**Information given:**
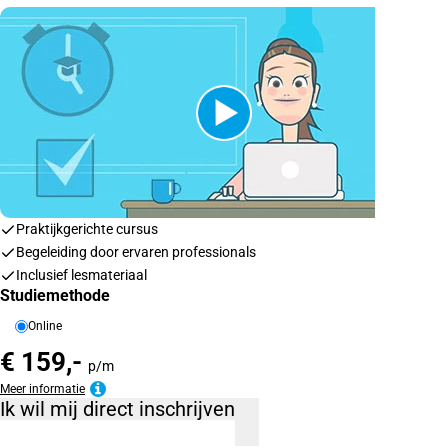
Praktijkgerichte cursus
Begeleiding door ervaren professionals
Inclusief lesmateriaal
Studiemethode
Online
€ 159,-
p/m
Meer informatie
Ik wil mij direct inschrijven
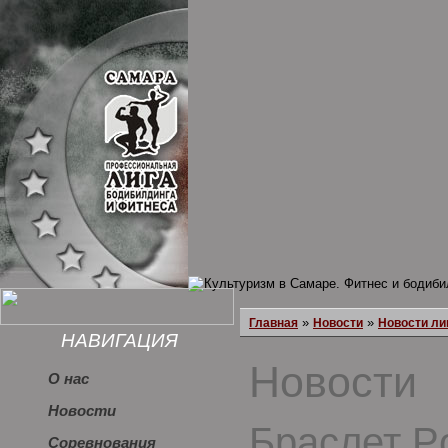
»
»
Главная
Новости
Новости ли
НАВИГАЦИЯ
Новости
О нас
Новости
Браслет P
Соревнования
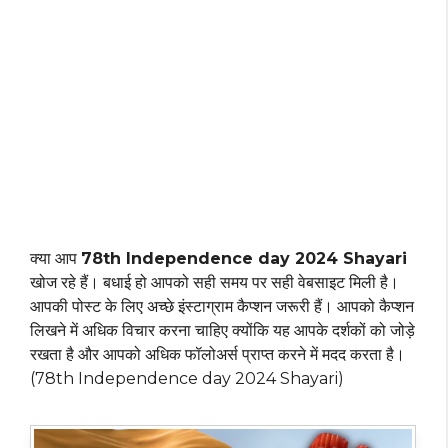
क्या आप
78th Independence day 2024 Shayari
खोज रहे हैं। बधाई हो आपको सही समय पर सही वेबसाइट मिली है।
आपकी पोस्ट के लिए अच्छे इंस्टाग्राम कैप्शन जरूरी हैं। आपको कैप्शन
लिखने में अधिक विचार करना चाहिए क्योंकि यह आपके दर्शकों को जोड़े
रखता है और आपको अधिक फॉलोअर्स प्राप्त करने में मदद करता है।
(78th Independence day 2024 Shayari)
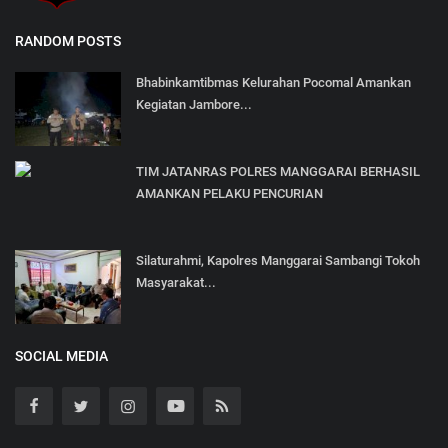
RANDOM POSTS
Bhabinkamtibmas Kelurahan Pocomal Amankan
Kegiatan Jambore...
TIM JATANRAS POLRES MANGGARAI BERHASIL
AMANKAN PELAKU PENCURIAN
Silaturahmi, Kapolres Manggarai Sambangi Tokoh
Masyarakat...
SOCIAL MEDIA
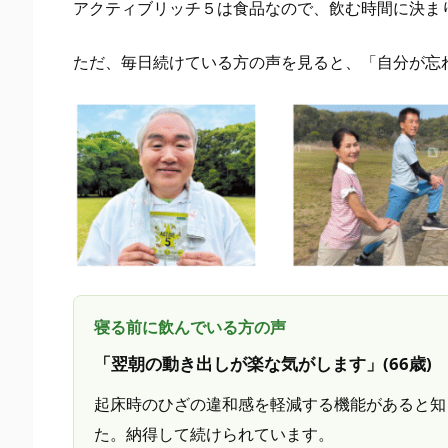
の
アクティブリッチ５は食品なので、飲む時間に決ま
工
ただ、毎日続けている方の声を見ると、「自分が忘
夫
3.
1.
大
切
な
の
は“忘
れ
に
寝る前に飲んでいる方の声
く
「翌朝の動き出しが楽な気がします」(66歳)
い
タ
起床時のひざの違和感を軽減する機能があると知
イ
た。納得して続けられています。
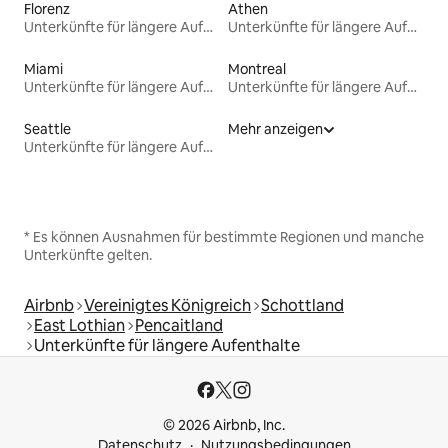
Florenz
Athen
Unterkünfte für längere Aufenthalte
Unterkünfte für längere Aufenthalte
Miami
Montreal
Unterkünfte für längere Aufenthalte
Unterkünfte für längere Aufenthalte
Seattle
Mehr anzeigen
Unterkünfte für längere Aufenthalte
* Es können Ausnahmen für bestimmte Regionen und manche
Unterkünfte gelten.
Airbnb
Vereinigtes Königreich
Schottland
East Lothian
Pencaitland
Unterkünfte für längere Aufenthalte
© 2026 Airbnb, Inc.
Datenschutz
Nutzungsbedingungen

**What the task asks:** Pick out every line above that holds the word "Shayari" and copy it.

**Finished task:**
78th Independence day 2024 Shayari
(78th Independence day 2024 Shayari)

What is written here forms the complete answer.